Direktorat Jenderal Perhubungan Udara Kementerian Perhubungan menyampaikan penutupan sementara Bandar Udara Internasional Soekarno-Hatta (CGK) mulai pukul 01.30 hingga 05.30 WIB pada Minggu, 6 September 2026, sebagai tindak lanjut hasil paper test yang menunjukkan adanya sebaran abu vulkanik dari erupsi Gunung Anak Krakatau. Penutupan ini dilakukan untuk memastikan keselamatan operasional penerbangan akibat adanya partikel abu vulkanik yang terdeteksi di lingkungan bandara.

Berdasarkan data per 5 September 2026 pukul 22.00 WIB, terdapat 33 penerbangan yang terdampak akibat penutupan ini. Pada penerbangan internasional, tercatat 16 pembatalan, 7 penundaan, dan 5 penjadwalan ulang. Rute yang terkena dampak meliputi penerbangan ke dan dari Singapura, Hong Kong, Sydney, Seoul/Incheon, Doha, Amsterdam, dan Kuala Lumpur.

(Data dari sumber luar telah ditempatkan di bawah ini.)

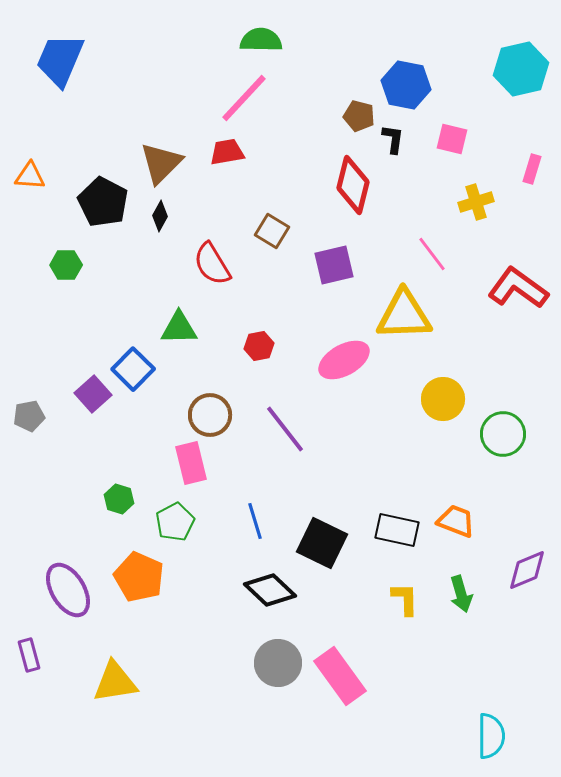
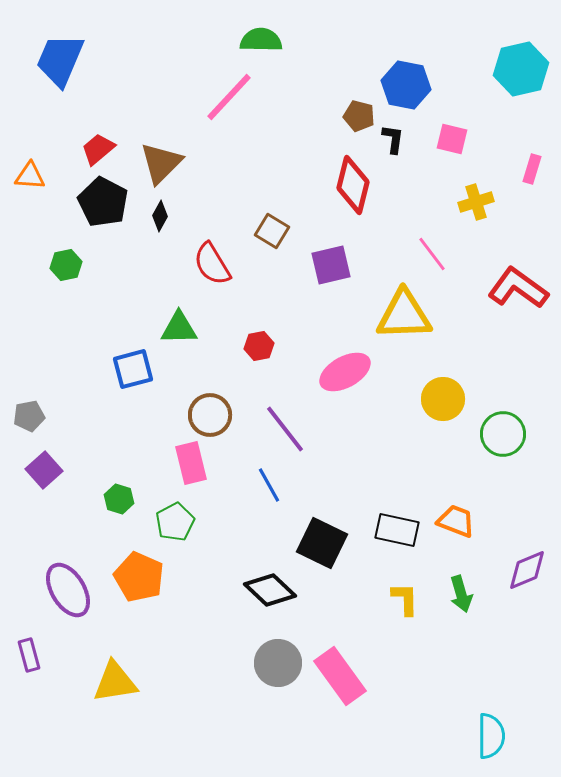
pink line at (244, 98): moved 15 px left, 1 px up
red trapezoid at (227, 152): moved 129 px left, 3 px up; rotated 30 degrees counterclockwise
green hexagon at (66, 265): rotated 12 degrees counterclockwise
purple square at (334, 265): moved 3 px left
pink ellipse at (344, 360): moved 1 px right, 12 px down
blue square at (133, 369): rotated 30 degrees clockwise
purple square at (93, 394): moved 49 px left, 76 px down
blue line at (255, 521): moved 14 px right, 36 px up; rotated 12 degrees counterclockwise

Sementara itu, pada penerbangan domestik, terdapat 4 pembatalan dan 1 penerbangan yang dialihkan, dengan rute yang terdampak yaitnu penerbangan dari dan ke Lampung, menuju Denpasar, dan menuju Surabaya.

Ditjen Perhubungan Udara menekankan bahwa aspek keselamatan tetap menjadi prioritas utama dalam setiap keputusan operasional. Pihaknya akan terus melakukan pemantauan dan koordinasi intensif bersama operator penerbangan, pengelola bandara, layanan navigasi penerbangan, dan BMKG untuk menilai dampak erupsi Gunung Anak Krakatau terhadap operasional penerbangan. Masyarakat diimbau untuk memantau informasi terbaru dari maskapai terkait status penerbangan dan menyesuaikan jadwal perjalanan karena kemungkinan adanya perubahan yang dinamis.